YOUR OBJECTIVE:
In the records that follow, find the line with "FleeceSox - Fleece-Lined Non-Slip"; from there, retype every line exactly through the line with "- Buy More Save More", which also belongs to the answer.

──────

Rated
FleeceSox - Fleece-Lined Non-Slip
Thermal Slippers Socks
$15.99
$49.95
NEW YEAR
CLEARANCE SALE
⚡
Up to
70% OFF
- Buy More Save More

──────

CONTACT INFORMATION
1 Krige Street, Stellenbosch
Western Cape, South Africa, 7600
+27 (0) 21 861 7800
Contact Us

──────

COMPLETED TASK:
FleeceSox - Fleece-Lined Non-Slip
Thermal Slippers Socks
$15.99
$49.95
NEW YEAR
CLEARANCE SALE
⚡
Up to
70% OFF
- Buy More Save More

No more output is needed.